A lógica muda na etapa seguinte. A montagem e o acabamento são manuais. Técnicos trabalham em salas com isolamento contra poeira (clean rooms) usando lupas e iluminação especializada para encaixar cada componente. Câmeras automatizadas fazem uma varredura em busca de falhas, mas a última inspeção é feita por um analista humano. A gravação a laser é a etapa final antes do produto ser considerado concluído.

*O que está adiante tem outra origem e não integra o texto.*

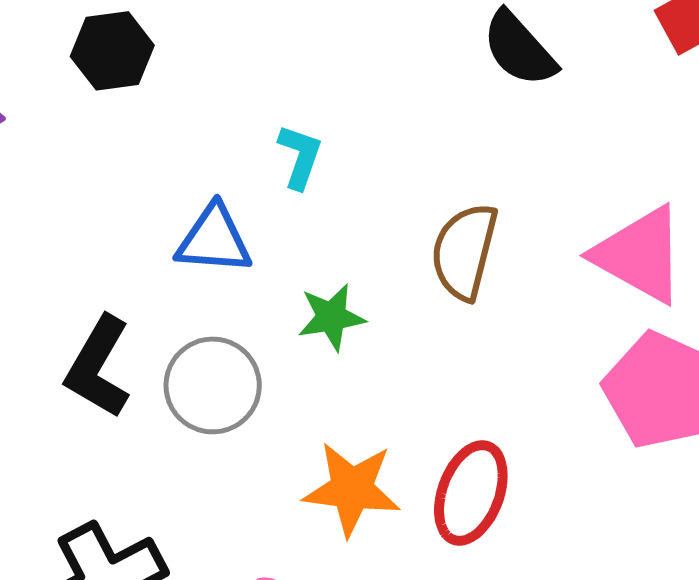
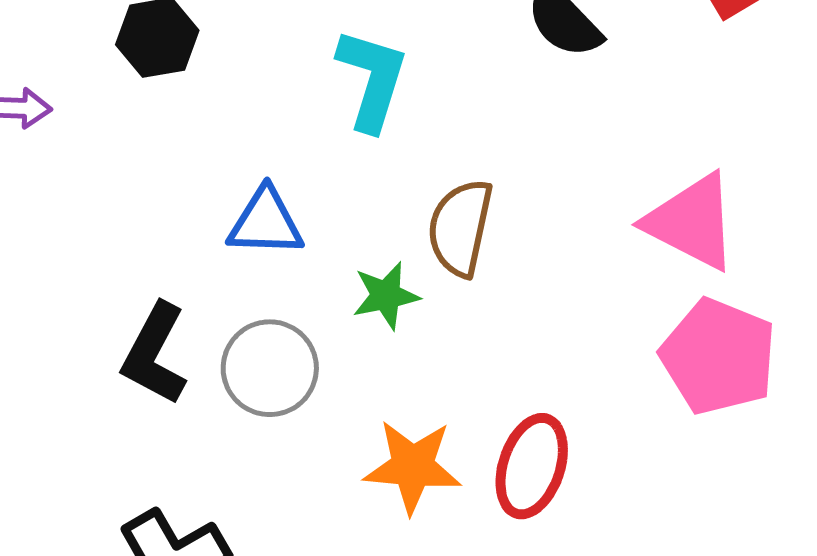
cyan L-shape: (300, 156) -> (372, 79), moved, size x1.6
brown semicircle: (464, 251) -> (460, 228), moved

A capacidade instalada é de até 600 relógios por dia. O volume real, porém, é definido pela demanda. No momento da visita da Bloomberg Línea, parte da equipe estava de férias e a velocidade de processamento estava reduzida.

Testes de resistência
Um dos principais diferenciais defendidos pela marca é a capacidade de resistência das peças fabricadas ali, o que é demonstrado em uma sala dedicada a testar este potencial.
Depois da montagem, cada relógio passa por pelo menos 80 testes antes de sair da fábrica — 130 nos modelos totalmente em aço inoxidável.
O laboratório de resistência expõe os produtos a água salgada, raios ultravioleta, protetor solar e produtos de limpeza e até a suor artificial. As pulseiras são submetidas a cinco mil torções e a uma força de tração nos testes de homologação.
Em um teste de choque, padrão para avaliar resistência a impacto, a Victorinox usa um pêndulo de 6 quilos, que realiza impacto contra a peça e a joga longe para determinar se aguenta a pancada.
Os relógios passam ainda por ciclos de 48 horas em condições de umidade extrema, protocolo para garantir resistência às condições climáticas tropicais, o que não é detalhe menor para uma marca cujos principais mercados em crescimento estão na América Latina.
“Nós sabemos que fazemos. Então, o risco é pequeno”, disse Kieliger. A confiança no produto se traduz diretamente na política comercial: enquanto a maioria das marcas da categoria oferece garantia de dois a três anos, a Victorinox garante seus relógios por cinco. “Se temos um produto de qualidade, não temos medo que muita coisa possa acontecer”, explicou.